Below you can see what a device protected by decompression panels looks like after an explosion followed by a fire inside.

A post-explosion fire in a filter protected by decompression panels
A post-explosion fire in a filter protected by decompression panels is a typical occurrence that must be taken into account when choosing a means of explosion protection. The risk of such a fire is significantly reduced with EVN valves and reduced to practically zero in the case of explosion suppression.

What type of explosion protection has been selected?

We presented both the project owner and the plant extension contractor with 4 possible scenarios – 4 available explosion-proof techniques. We have shown their advantages, but also their limitations. We made a number of calculations. All this allowed the project owner to make the best decision from its perspective. In this case, an explosion suppression system based on a control central unit, sensors and HRD (High Rate Discharge) cylinders proved to be the optimal solution.
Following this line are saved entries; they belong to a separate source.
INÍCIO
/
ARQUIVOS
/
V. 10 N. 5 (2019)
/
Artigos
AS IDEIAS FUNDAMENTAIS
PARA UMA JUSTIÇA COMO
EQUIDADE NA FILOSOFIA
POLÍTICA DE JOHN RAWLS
The operation principle of this safety feature is shown in the video below.

Explosion suppression consists of identifying the initial phase of an explosion and injecting a suppressant inside the protected equipment. In this way, the explosion is suppressed as soon as the explosive atmosphere is ignited. This prevents excessive pressure rise and fire in the instrument. It takes only 0.0075 to 0.0300 s from the detection of the explosion to its suppression.

GENERAL NOTE – Explosion isolation

None of the above-mentioned systems will be fully effective if the protected system is not equipped with so-called explosion isolation. Its purpose is to immediately isolate the device in which the explosion occurred from the rest of the system. This prevents the explosion from penetrating into neighbouring instruments, which could lead to so-called secondary explosions. This is extremely important because this type of explosion is characterised by higher maximum pressure and dynamics. This means that even if the device in which the secondary explosion has occurred has one of the explosion protection systems mentioned above, it will in all probability not be effective.
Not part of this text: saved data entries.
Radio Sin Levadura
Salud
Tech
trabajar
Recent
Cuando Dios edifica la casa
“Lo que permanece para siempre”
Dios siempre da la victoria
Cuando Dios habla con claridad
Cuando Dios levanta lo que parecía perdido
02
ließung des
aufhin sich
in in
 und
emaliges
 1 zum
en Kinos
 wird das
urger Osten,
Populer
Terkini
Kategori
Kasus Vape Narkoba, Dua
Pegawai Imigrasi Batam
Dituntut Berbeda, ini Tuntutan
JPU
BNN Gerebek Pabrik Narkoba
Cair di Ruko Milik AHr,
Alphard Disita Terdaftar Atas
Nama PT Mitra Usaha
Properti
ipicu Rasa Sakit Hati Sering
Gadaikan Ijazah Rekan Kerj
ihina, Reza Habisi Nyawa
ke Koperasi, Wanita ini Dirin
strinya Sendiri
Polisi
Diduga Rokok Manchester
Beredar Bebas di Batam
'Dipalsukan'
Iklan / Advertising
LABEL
At this point, we will once again refer to the explosion, which we analyse in detail during our free on-line workshop. This case perfectly demonstrates the consequences of the lack of isolation that led to secondary explosions. Immediately after this explosion, the plant authorities estimated the losses at PLN 5 million.

Competition – price is not equal

At one stage of the project, a competitor implementing explosion protection joined the discussions. All we knew was that their offer was significantly cheaper than ours. We were curious as to why there was such a big difference in price. Vigilance at this point was also shown by the project owner, who also wanted to discern what the reason for such a large discrepancy was. As it later turned out, the difference was due to a different approach to estimate service costs. We presented a price for servicing the entire system, which is key information for the project owner, while the competitor’s bid showed prices for servicing individual system components. The price quoted in the bid should therefore have been multiplied by the number of components.

To clarify: any explosion suppression system requires periodic maintenance. In our case, it has to be performed once a year, which is the longest period of time allowed by law (Reg. of Min. of Internal Affairs and Admin. of 2010.06.07 Journal of Laws 109, item 719, Section 3(3)). But that’s not all.

We address these types of considerations for comparing the prices of different security providers in one of our free guides. Refer to the document “How to convince the management to improve explosive safety”. It introduces an objective measure of cost called Total Cost of Ownership. It is a measure that has been introduced to the wider business by the international research and consulting firm Gartner. In the aforementioned document, we show how the Total Cost of Ownership can be easily applied to compare offers from different suppliers.